I’ve just worked out what the statistics mean because at the moment the infection rate is level rather than dropping, even though we have been in lockdown for five weeks. Anyone in lockdown is not going to catch the virus. So, in the main, the people who are catching it and being tested are the health workers and their families. The NHS employs 1.5 million people. Add care workers and families, so there must be at least six million people liable to be exposed to the virus. 5000 a day are catching the virus, so that would make 5 years before they all have antibodies and the rest of us can be released from lockdown. The 1918 pandemic went on for two years, but the world population was only 1.8 billion then.

And the WHO states that catching the virus does not give a person immunity, so, it’s a bit like painting the Forth Bridge. Once you think you get to the end, you have to start all over again (or Groundhog Day)

Kim Jon Un apparently is in a coma or dead. No doubt some mad general will take over and push the red button. That will be one way of getting rid of the virus. Donald Trump will state that fallout is an excellent way of eliminating the virus.

As the Queen has no one around her any longer, I am told she has to make her own tea. Apparently, she has never heard of tea bags, so she makes it in the old fashioned way.
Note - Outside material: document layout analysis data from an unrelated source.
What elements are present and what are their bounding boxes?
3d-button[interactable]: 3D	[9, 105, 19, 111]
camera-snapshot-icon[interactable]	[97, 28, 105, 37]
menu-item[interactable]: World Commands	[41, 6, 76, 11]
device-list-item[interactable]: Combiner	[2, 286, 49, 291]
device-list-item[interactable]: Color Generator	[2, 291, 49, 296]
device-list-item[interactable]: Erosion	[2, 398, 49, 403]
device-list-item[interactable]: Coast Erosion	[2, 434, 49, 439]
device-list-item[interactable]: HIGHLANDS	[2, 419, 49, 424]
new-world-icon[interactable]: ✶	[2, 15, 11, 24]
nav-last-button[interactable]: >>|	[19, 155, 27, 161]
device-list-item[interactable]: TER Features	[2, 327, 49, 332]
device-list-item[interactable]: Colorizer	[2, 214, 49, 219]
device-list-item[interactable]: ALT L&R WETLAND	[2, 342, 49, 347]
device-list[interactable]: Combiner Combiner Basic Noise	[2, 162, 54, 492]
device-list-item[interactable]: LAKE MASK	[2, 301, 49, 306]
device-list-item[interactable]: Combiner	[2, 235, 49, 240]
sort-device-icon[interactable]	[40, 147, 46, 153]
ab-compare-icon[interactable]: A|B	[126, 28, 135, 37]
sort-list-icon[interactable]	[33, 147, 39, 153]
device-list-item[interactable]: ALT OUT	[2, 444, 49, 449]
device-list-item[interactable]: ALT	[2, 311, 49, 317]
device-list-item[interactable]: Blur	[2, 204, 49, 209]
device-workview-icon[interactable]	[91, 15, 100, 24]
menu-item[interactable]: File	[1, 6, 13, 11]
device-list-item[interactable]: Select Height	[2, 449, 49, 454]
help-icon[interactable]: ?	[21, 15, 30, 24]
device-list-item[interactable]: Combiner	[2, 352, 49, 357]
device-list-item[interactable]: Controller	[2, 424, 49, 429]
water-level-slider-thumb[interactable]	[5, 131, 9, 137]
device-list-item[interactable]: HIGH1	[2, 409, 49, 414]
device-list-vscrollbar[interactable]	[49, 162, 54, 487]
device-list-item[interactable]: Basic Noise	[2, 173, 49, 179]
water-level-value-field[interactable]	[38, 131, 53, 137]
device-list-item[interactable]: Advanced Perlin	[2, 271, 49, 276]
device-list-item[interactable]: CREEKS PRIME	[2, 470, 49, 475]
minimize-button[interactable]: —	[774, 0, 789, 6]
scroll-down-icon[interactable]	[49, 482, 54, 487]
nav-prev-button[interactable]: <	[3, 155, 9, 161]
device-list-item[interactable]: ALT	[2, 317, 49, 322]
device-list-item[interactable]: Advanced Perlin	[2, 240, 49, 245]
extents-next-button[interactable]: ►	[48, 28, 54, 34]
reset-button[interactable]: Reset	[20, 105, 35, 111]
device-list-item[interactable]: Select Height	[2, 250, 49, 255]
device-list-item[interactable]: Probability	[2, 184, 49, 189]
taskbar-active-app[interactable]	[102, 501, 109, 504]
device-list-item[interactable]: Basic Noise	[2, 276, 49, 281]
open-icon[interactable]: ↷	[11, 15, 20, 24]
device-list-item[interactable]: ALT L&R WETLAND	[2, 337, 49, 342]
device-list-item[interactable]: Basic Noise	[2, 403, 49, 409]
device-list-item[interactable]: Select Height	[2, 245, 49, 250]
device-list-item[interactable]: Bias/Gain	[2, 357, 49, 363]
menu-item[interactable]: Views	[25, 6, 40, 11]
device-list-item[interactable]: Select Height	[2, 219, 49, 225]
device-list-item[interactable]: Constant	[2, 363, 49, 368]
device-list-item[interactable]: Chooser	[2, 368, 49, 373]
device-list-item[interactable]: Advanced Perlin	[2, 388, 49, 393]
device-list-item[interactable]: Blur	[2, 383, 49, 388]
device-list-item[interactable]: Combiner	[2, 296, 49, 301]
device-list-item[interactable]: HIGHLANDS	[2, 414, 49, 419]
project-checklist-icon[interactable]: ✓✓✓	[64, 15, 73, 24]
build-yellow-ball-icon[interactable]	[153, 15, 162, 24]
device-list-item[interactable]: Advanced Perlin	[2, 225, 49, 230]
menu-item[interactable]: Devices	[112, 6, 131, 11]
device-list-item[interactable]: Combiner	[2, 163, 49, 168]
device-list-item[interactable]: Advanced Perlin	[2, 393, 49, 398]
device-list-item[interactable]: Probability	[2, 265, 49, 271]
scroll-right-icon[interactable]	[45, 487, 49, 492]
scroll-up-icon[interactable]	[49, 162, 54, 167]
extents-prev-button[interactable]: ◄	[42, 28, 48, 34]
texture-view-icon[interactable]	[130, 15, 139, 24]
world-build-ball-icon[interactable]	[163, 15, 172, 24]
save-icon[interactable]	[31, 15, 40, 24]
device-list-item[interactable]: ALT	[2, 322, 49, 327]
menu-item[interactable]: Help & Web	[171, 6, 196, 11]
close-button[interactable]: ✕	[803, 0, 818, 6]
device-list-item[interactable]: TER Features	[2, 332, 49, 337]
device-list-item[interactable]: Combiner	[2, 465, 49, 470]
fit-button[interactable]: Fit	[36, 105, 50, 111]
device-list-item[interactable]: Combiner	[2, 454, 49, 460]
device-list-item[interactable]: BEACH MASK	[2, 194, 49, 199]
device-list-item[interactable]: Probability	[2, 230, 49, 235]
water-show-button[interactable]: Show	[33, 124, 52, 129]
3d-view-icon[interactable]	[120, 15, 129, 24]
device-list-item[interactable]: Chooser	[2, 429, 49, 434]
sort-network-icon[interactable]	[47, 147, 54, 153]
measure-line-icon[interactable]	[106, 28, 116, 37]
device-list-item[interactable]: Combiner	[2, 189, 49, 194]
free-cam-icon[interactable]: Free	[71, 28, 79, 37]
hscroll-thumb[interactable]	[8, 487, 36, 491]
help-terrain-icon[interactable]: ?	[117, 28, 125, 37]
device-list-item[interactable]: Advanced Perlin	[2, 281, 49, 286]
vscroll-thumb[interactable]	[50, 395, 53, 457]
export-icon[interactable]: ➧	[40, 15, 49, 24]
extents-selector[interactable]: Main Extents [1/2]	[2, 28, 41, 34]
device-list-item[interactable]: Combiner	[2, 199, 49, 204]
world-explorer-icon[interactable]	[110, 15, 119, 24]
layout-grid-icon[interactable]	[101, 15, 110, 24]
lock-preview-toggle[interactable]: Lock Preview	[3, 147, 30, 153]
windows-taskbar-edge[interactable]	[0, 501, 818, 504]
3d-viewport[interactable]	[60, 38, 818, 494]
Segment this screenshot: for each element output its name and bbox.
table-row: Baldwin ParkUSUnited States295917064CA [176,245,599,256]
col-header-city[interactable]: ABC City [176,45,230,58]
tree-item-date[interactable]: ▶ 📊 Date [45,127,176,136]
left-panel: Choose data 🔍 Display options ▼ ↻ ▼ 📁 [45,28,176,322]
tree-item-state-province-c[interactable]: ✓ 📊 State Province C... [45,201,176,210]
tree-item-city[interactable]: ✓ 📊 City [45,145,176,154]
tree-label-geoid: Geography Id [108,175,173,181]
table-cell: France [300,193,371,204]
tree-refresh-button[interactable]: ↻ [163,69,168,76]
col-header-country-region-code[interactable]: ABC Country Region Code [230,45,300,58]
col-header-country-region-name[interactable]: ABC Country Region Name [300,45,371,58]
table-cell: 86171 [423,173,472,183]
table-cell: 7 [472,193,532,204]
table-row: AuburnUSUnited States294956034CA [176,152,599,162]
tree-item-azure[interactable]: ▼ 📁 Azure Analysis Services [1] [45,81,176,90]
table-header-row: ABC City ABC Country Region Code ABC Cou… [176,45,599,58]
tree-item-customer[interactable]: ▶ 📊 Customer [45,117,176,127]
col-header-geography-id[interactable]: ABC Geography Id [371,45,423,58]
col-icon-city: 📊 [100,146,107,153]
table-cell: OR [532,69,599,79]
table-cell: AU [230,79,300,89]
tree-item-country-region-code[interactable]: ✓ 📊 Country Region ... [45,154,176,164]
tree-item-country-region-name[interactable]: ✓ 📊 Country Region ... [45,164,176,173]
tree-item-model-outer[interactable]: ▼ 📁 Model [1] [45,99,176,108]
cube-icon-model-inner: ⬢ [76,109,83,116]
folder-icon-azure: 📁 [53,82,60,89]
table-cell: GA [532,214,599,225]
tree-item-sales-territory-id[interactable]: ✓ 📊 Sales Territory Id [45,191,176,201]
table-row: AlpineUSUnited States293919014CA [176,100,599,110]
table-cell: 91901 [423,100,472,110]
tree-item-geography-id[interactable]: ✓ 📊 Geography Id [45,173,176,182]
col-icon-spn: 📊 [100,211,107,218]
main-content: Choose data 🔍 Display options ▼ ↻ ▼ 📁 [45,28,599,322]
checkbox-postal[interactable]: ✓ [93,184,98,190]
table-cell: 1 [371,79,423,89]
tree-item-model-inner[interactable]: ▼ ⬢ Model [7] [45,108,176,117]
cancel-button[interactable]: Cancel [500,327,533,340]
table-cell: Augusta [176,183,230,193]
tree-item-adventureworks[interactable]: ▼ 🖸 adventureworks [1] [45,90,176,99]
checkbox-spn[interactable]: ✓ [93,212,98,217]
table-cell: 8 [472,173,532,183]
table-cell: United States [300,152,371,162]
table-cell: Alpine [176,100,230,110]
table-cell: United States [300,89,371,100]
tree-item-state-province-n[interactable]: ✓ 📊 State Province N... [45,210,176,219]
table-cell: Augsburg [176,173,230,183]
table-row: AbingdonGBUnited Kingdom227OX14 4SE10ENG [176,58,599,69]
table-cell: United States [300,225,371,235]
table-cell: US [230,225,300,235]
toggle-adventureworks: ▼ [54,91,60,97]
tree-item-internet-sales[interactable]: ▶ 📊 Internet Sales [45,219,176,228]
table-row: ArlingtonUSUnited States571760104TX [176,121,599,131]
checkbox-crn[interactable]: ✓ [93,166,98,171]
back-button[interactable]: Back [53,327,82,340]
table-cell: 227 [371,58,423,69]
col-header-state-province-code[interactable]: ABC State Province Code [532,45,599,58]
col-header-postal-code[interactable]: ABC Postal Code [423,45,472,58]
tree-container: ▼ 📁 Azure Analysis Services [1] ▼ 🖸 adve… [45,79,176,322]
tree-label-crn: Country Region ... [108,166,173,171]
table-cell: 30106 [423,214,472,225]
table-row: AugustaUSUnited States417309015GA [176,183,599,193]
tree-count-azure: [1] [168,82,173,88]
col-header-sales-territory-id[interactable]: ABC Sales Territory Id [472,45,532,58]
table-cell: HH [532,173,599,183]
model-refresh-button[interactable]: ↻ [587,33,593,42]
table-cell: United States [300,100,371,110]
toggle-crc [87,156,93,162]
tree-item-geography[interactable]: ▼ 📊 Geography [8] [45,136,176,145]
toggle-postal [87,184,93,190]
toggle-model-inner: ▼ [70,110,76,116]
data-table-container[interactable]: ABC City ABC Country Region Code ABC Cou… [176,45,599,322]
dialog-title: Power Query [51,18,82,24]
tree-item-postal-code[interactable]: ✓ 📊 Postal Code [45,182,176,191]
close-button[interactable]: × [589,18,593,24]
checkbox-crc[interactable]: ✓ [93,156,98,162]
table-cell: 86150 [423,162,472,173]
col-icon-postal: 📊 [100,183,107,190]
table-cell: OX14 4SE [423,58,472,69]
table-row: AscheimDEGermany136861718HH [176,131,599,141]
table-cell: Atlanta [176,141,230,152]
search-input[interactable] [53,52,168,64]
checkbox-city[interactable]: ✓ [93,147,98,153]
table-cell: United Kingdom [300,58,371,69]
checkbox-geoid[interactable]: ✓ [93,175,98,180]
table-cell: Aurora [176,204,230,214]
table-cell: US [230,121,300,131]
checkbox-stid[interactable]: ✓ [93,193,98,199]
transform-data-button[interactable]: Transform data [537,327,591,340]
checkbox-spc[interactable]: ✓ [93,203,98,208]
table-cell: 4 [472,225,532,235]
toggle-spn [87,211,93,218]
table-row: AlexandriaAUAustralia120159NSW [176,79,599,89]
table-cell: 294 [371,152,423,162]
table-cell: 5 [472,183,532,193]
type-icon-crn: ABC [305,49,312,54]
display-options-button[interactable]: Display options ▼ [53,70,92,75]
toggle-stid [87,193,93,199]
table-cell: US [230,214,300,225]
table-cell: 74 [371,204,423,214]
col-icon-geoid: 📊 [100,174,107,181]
Plates of food , which have been blasted with uranium to eliminate any virus, are left outside her door, with a tin of dog food for her favourite corgi who is with her. However, her aides are afraid that at 94, she might mix things up, so they leave a note on top of the food ,’This is for you’ and ‘This is for your dog’.

Sales of food and drink have shot up by 31%. So, we’re all going down in style. I’m not sure if the figures include Northern Ireland, as wakes are no longer allowed.
I understand when the new rules about flying come into effect, you will have to spend two weeks in self isolation when you go anywhere and two weeks in self isolation when you get back. So, in order to have two weeks on a beach in a sunny climate, you’ll have to take six weeks off work.

We are experiencing such wonderful blue skies. Isn’t the world going to be such a beautiful place when humanity is extinct? Greta must be thrilled at the prospect.

We are now reaching the point where a lot of men haven’t cut their hair or shaved for six weeks. The caveman look is back. Soon, we won’t be using deodorants to save the ozone layer and not bathing to preserve the water supply.When we come out of lockdown, you won’t need social distancing and people won’t want to come near us anyway.

Finally, I’d like to share a joke with you. I was Skyping my eleven year old grandson and I told him to tell me a joke. He looked one up , ‘What did the pirate do when his parrot bit off his penis? Got himself a woodpecker?’ I laughed even more when he asked me to explain it.